Todo ocurre en la dimensión del agua, en una lentitud de foco que vuelve las cosas irreales. Se parece a los estados de vigilia submarina de las guardias. Está uno al mil por ciento, con la mecha encendida, pero la falta de sueño va creando una burbuja bajo el agua que viaja en cámara lenta mientras el corazón late a todo lo que da con el resucitador en las manos. Los labios tocan, hienden la piel. El estallido de los jugos en el centro justo de todos los centros.
Supe que era yo ese fruto entre las piernas, vi mis vellos crespos, negros, aceitados de mi propia saliva. Mis bocas espejos de mis bocas sin nadie más que yo cruzando el horizonte. El espejo de la suite era largo y me devolvió a mí misma en uno de los giros. Yo siempre fui el melocotón al que quise morder.
Entonces inició el proceso: se desconectaron las zonas vigilantes de la corteza frontal y se encendió el opérculo, el giro angulado del hemisferio derecho me llevó al estado alterado de conciencia y activó mi tronco encefálico en las zonas de recompensa y adicción con un rocío de dopamina, y la estimulación del núcleo del rafe dorsal liberó una fuente de serotonina que culminó en el núcleo cuneiforme con su caricia de analgésicos endógenos.
Todo había ocurrido en mi cerebro, la puesta de sol se avecinaba y debía llegar a puerto antes de la oscuridad.
Todavía sacudía la cabeza cuando se asomó mi marido por la ventanilla, con su sonrisa cordial:
-Las niñas están en los camastros. ¿Cómo te fue de viaje? ¿Qué tal la carretera?
Iba a decirle que había sido un viaje portentoso. Pero me contuve, habría tenido que explicarle.
Le devolví la sonrisa, y dejé que mi venida se extendiera hasta el mar.
De: El color de los boniatos (novela). Editorial Adarve España, 2020. 175 pgs.

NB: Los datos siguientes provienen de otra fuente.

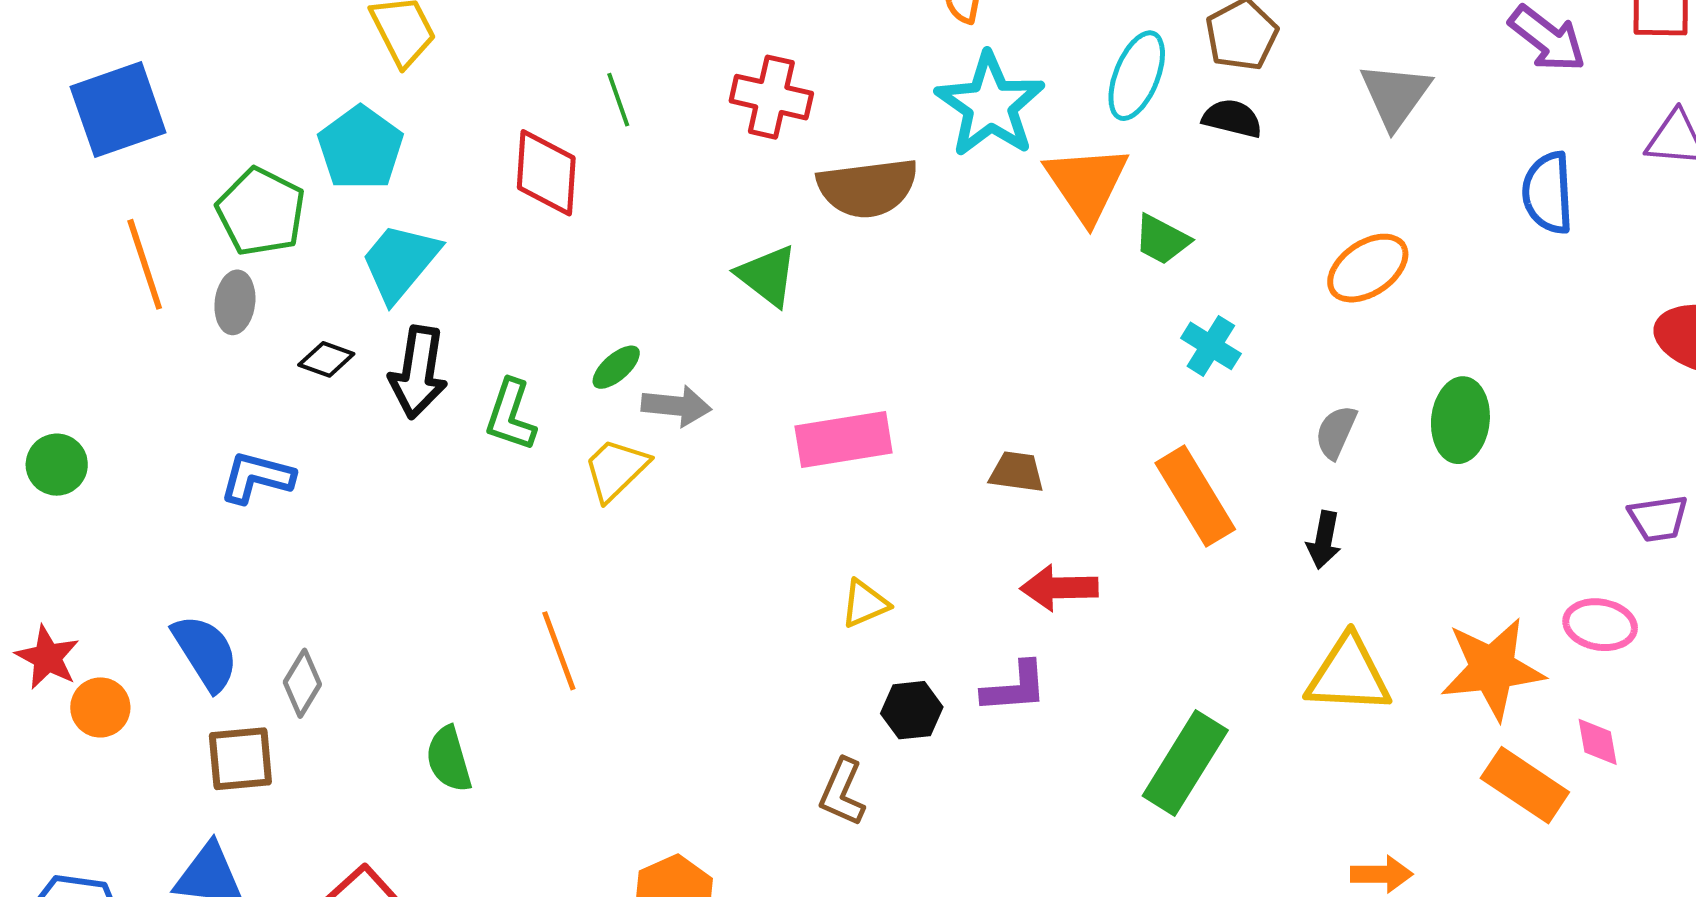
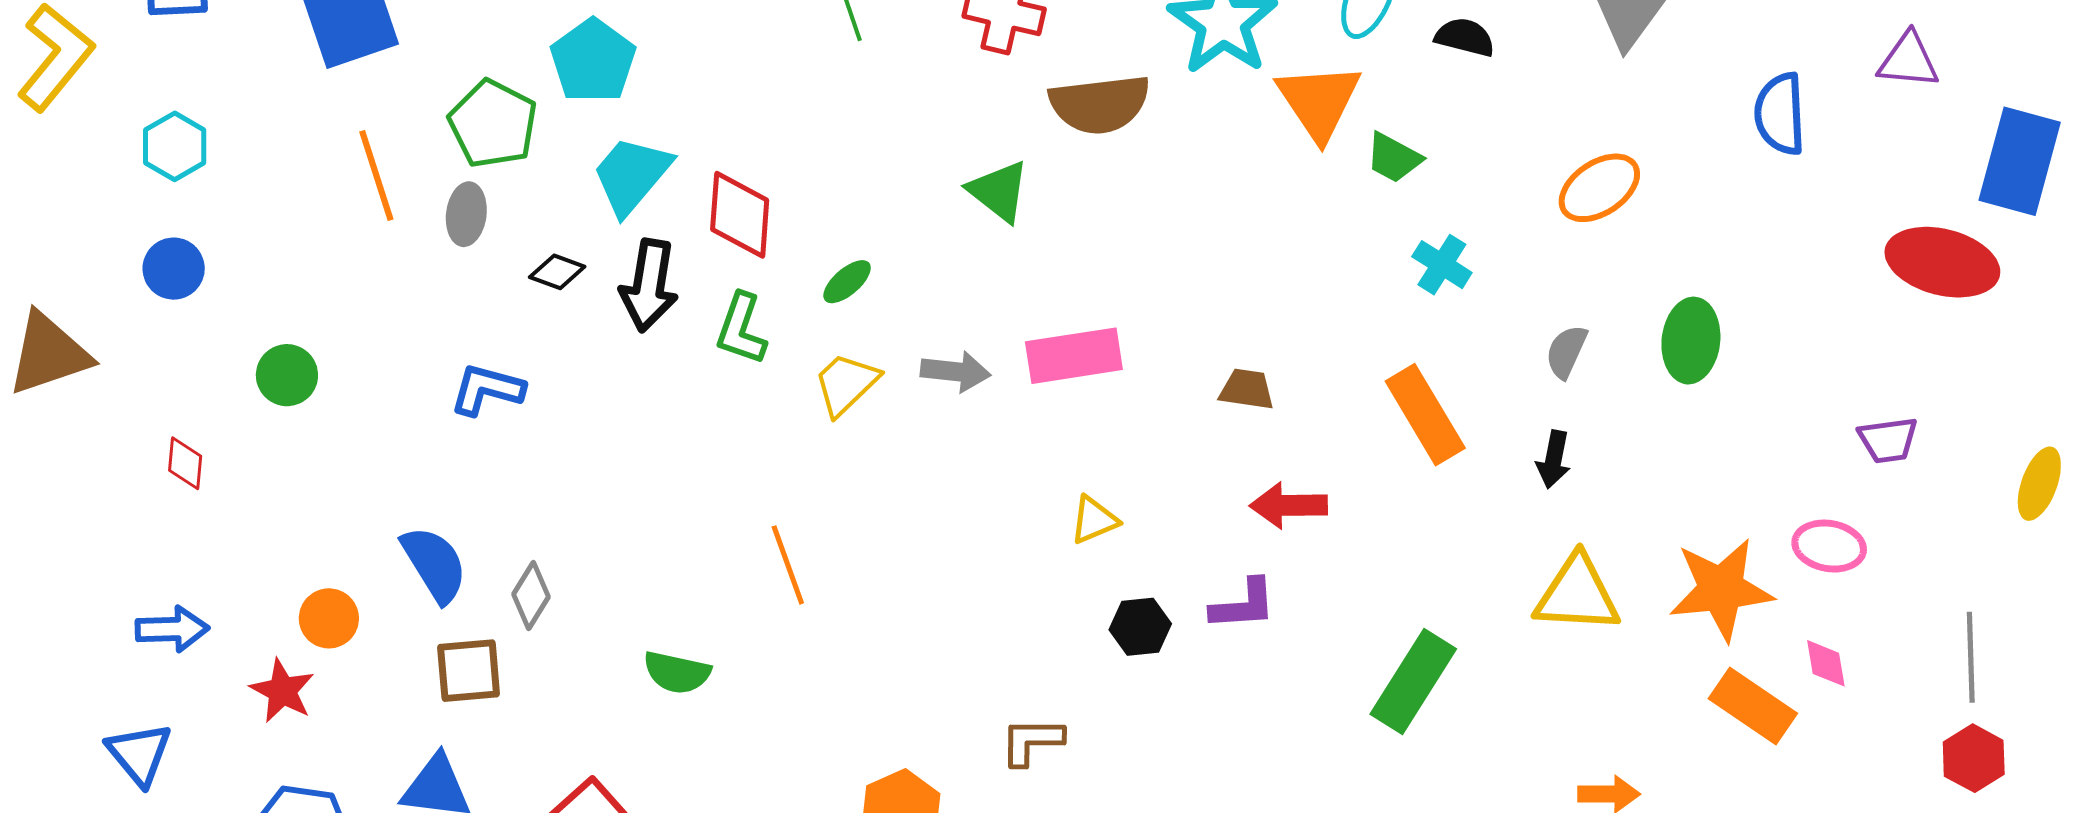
red diamond: (546, 173) -> (740, 215), moved
gray arrow: (676, 406) -> (956, 371), moved
red star: (47, 657) -> (282, 691), moved
green semicircle: (449, 759) -> (677, 672), turned -62
brown L-shape: (842, 792) -> (1032, 741), moved, turned 66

Ethel Krauze (Ciudad de México, 1954). Doctora en Literatura y autora de cuarenta y seis obras publicadas en los géneros de novela, cuento, poesía y ensayo. Reconocida, antologada y traducida a diversos idiomas, su obra Cómo acercarse a la poesía (1992) es ya un clásico contemporáneo. Ha diseñado el exitoso modelo "Mujer: escribir cambia tu vida". Sus más recientes títulos son: la novela El país de las mandrágoras (Alfaguara, de Penguin Random House, 2016); los poemas de largo aliento La otra Ilíada (2016) y Un nombre con olor a almizcle y a gardenias (2018) en Ediciones Torremozas, Madrid; y El libro de los miedos, cuentos mínimos (Independiente, 2020). Pertenece al Sistema Nacional de Creadores Artísticos del Fondo Nacional para la Cultura y las Artes de México.